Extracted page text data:
:::::

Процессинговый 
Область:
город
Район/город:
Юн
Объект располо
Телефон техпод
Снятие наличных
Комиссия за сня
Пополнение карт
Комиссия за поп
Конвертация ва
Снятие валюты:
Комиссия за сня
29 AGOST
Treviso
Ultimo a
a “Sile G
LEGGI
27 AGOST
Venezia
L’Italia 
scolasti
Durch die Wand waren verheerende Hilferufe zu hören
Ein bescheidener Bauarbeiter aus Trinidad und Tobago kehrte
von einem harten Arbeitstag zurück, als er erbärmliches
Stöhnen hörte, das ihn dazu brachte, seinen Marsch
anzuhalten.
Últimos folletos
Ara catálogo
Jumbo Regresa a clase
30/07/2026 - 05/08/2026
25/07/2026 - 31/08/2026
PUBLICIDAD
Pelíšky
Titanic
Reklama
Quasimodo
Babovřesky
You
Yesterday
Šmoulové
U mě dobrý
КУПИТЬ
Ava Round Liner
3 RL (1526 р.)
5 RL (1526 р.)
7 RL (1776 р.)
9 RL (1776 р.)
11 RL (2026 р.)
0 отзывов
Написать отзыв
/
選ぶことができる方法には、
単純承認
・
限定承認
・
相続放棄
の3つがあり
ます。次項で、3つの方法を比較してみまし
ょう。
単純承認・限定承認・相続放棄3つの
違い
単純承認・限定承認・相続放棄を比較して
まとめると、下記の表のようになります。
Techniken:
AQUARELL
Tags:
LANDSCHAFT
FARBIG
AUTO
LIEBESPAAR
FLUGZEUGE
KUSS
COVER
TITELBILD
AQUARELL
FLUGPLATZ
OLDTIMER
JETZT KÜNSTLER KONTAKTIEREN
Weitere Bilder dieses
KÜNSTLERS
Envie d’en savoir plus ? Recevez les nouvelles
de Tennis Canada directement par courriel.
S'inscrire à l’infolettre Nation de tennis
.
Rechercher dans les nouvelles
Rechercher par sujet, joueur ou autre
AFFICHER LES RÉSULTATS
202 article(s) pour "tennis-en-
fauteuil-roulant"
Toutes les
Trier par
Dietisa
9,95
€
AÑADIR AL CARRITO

:::::

* Task instructions
Figure out how many lines of the data above include "Rechercher", then give the number and nothing more.

* Output
2